Он не посмел добавить, что гороскоп часто составляется применительно к ожиданиям именитого заказчика.

Она усмехнулась.

«Ты очень красив. Согласись, что это тоже немаловажный фактор... Но вернёмся к твоему замечанию о законе. Ты давно у нас и, может быть, кое-что забыл. Я могу тебе напомнить. Ваш закон предусматривает, среди прочих видов сближения мужчины и женщины, сакральное соитие. При этом, как правило, секс по заданию небес совершается по почину женщины... Кстати, – она мельком оглядела себя, – я ведь тоже, как видишь, недурна...»

«Красота моей госпожи не имеет себе равных во всём Среднем Царстве», – сказал Иосиф.

«Ты опытный царедворец. Но я готова принять твой комплимент всерьёз. Хочу добавить к сказанному... Ты сослался на то, что я замужем. Я не стану говорить о моих чувствах к мужу, которого я глубоко почитаю. Не говоря уже о том, что он немолод... Замечу только, что и наш, и ваш закон различают брак земной и небесный. Один совершается по земным, практическим соображениям. В данном случае, государственным. Другой... Не надо их смешивать. Пожалуй, мы слишком скованы пуританскими представлениями о сексе».

Помолчали.

«У меня быд доверительный разговор с его величеством. Его величество дал понять, что он не возражает. Итак?»

Иосиф безмолвствовал.

«Ты прав, – сказала она, – не будем тратить слов. Я составила расписание. Ты приходишь ко мне каждую третью ночь. Муж, как ты знаешь, в это время на работе.
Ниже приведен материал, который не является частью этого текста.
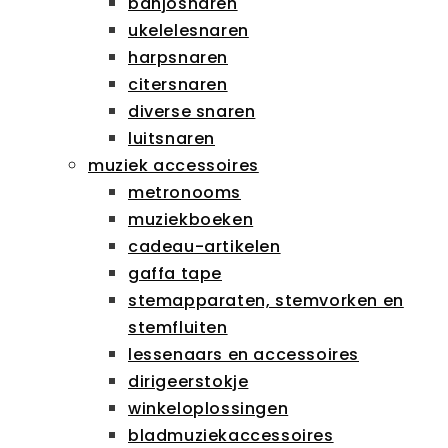
banjosnaren
ukelelesnaren
harpsnaren
citersnaren
diverse snaren
luitsnaren
muziek accessoires
metronooms
muziekboeken
cadeau-artikelen
gaffa tape
stemapparaten, stemvorken en
stemfluiten
lessenaars en accessoires
dirigeerstokje
winkeloplossingen
bladmuziekaccessoires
Мои рабыни немы, как рыбы в Ниле».

«Хорошо, – сказал Иосиф, – я подумаю».


Рабби Лёв и Голем

Огромный глиняный Голем стоял посреди двора, расставив ноги, развесив ручищи, а маленький реб Лёв Циммерман наблюдал за ним с порога.

«Попробуй ходить», – сказал он.

Великан сделал несколько шагов.

«Прекрасно. Теперь...»

Голем выполнил ещё несколько упражнений.

«Остаётся выучить тебя говорить, – сказал реб Лёв. – Повторяй за мной: я...»

«Йа-а».

«Я Голем», – сказал реб Лёв.

Голем повторил.

«Я родился семнадцатого ава 5330 года».

«Когда это?» – спросил Голем.

«Я уже сказал: семнадцатого ава. У христиан сейчас 1570 год, июль. Но ты не христианин».

«А кто я?»

«Пока что ты Голем».

«Я – Голем», – сказал Голем.

«Правильно», – резюмировал рабби.

Начал накрапывать дождь.

«Это плохо, – сказал реб Лёв. – Становись под крышу».

Глиняный человек возразил:

«Я твёрд, как камень».

«Да, но я боюсь, что ты размокнешь. Кому сказано? Стань под крышу».

Так прошёл первый день.

Назавтра человек из глины успешно повторил вчерашний урок и выучил наизусть первую фразу Книги Берейшит: «В начале Элохим сотворили небо и землю».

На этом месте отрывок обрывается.